■ RECORDS ■
-- Opening Marker --

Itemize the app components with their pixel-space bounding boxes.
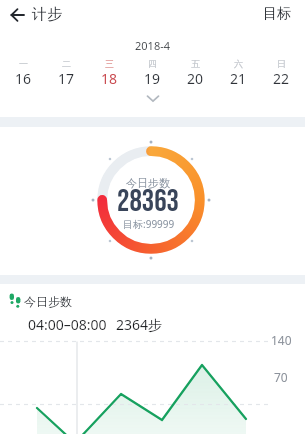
staticText: 四 <box>148 58 157 69</box>
staticText: 今日步数 <box>126 176 170 190</box>
staticText: 70 <box>274 369 288 385</box>
button[interactable]: 目标 <box>263 5 305 23</box>
button[interactable]: 二 <box>45 58 88 88</box>
staticText: 计步 <box>32 5 62 24</box>
button[interactable]: 一 <box>2 58 45 88</box>
staticText: 二 <box>62 58 71 69</box>
staticText: 三 <box>105 58 114 69</box>
staticText: 28363 <box>117 183 179 220</box>
staticText: 18 <box>101 69 118 88</box>
staticText: 五 <box>191 58 200 69</box>
button[interactable] <box>146 95 160 103</box>
button[interactable]: 计步 <box>0 5 62 24</box>
button[interactable]: 四 <box>131 58 174 88</box>
button[interactable]: 三 <box>88 58 131 88</box>
staticText: 22 <box>273 69 290 88</box>
button[interactable]: 今日步数 <box>0 290 305 312</box>
staticText: 04:00–08:00 <box>28 315 107 334</box>
button[interactable]: 日 <box>260 58 303 88</box>
staticText: 2018-4 <box>135 38 171 53</box>
staticText: 六 <box>234 58 243 69</box>
staticText: 2364步 <box>116 315 163 334</box>
staticText: 140 <box>271 332 292 348</box>
staticText: 目标:99999 <box>123 217 175 231</box>
staticText: 今日步数 <box>24 294 72 309</box>
staticText: 16 <box>15 69 32 88</box>
staticText: 21 <box>230 69 247 88</box>
button[interactable]: 五 <box>174 58 217 88</box>
button[interactable]: 六 <box>217 58 260 88</box>
staticText: 一 <box>19 58 28 69</box>
staticText: 20 <box>187 69 204 88</box>
staticText: 目标 <box>263 5 291 23</box>
staticText: 日 <box>277 58 286 69</box>
staticText: 19 <box>144 69 161 88</box>
staticText: 17 <box>58 69 75 88</box>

-- Closing Marker --

■ WHAT NEEDS TO BE DONE ■
Leave out all images, then reproduce the entries above exactly.

■ RESPONSE ■
Itemize the app components with their pixel-space bounding boxes.
staticText: 四 <box>148 58 157 69</box>
staticText: 今日步数 <box>126 176 170 190</box>
staticText: 70 <box>274 369 288 385</box>
button[interactable]: 目标 <box>263 5 305 23</box>
button[interactable]: 二 <box>45 58 88 88</box>
staticText: 计步 <box>32 5 62 24</box>
button[interactable]: 一 <box>2 58 45 88</box>
staticText: 二 <box>62 58 71 69</box>
staticText: 三 <box>105 58 114 69</box>
staticText: 28363 <box>117 183 179 220</box>
staticText: 18 <box>101 69 118 88</box>
staticText: 五 <box>191 58 200 69</box>
button[interactable] <box>146 95 160 103</box>
button[interactable]: 计步 <box>0 5 62 24</box>
button[interactable]: 四 <box>131 58 174 88</box>
button[interactable]: 三 <box>88 58 131 88</box>
staticText: 22 <box>273 69 290 88</box>
button[interactable]: 今日步数 <box>0 290 305 312</box>
staticText: 04:00–08:00 <box>28 315 107 334</box>
button[interactable]: 日 <box>260 58 303 88</box>
staticText: 2018-4 <box>135 38 171 53</box>
staticText: 六 <box>234 58 243 69</box>
staticText: 2364步 <box>116 315 163 334</box>
staticText: 140 <box>271 332 292 348</box>
staticText: 目标:99999 <box>123 217 175 231</box>
staticText: 今日步数 <box>24 294 72 309</box>
staticText: 16 <box>15 69 32 88</box>
staticText: 21 <box>230 69 247 88</box>
button[interactable]: 五 <box>174 58 217 88</box>
button[interactable]: 六 <box>217 58 260 88</box>
staticText: 一 <box>19 58 28 69</box>
staticText: 20 <box>187 69 204 88</box>
staticText: 目标 <box>263 5 291 23</box>
staticText: 日 <box>277 58 286 69</box>
staticText: 19 <box>144 69 161 88</box>
staticText: 17 <box>58 69 75 88</box>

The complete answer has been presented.